After the long 2 hour car ride to Gyumri, we pulled up to the orphanage and were amazed at the beautiful artwork and landscaping that surrounded the playground for the kids. We walked into the building with smiles on our faces, ready to meet the children and host a fun VBS session for them. All of our expectations quickly dissipated as Dr. Syuzie informed us that 99% of the 126 children at this orphanage suffered from some sort of neurological or developmental disorder. We were split into two groups and were each led to a different area of the orphanage for a tour, still unaware of what to really expect. As we entered the first room we were left speechless by what we saw. Words even fail us now as we try to describe the devastation we encountered. It is beyond difficult to see these helpless children suffering from these terrible illnesses, and knowing that they don’t have the love or affection or even touch of their parents to help them through it. The condition of those children left members of our group in tears. Throughout the tour we all “observed” that no one informed us about it being a special needs orphanage and thus we were not emotionally or mentally prepared, still nothing could really have prepared us for the tragedies we witnessed. We ended the tour feeling discouraged and ill equipped to make a difference in these children’s lives. We decided to move forward with some sort of variation of our VBS by spending some quality time with the kids, unsure of the impact we could have, or if we could even keep ourselves together given the emotional toll the tour took on us.

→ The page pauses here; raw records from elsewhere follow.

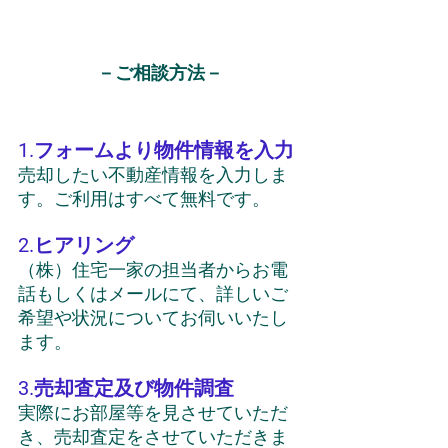
－ご相談方法－
1.フォームより物件情報を入力
売却したい不動産情報を入力しま
す。ご利用はすべて無料です。
2.ヒアリング
（株）住宅一家の担当者からお電
話もしくはメールにて、詳しいご
希望や状況についてお伺いいたし
ます。
3.売却査定及び物件調査
実際にお部屋等を見させていただ
き、売却査定をさせていただきま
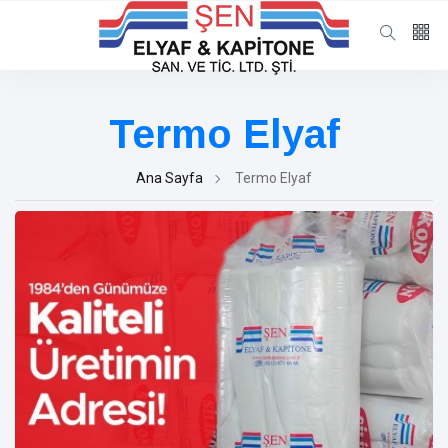
Bizi takip
edin
Termo Elyaf
65
K
Ana Sayfa
Termo Elyaf
12
K
678
Ürünler
Elyaf
(8)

As soon as we walked into the playroom, the little ones welcomed us with big smiles and warm hearts. We were stumped to find that children experiencing such physical pain were stronger than we were, but encouraged by this realization, we quickly unpacked our bag full of crafts and started to play with them the best way we knew how. It did not take long before the discouragement we felt initially faded away as their laughs and smiles filled up the room. Reflecting on why they were so happy to see us, we all came to the conclusion that aside from any physical healing, touch and interaction was what these children needed.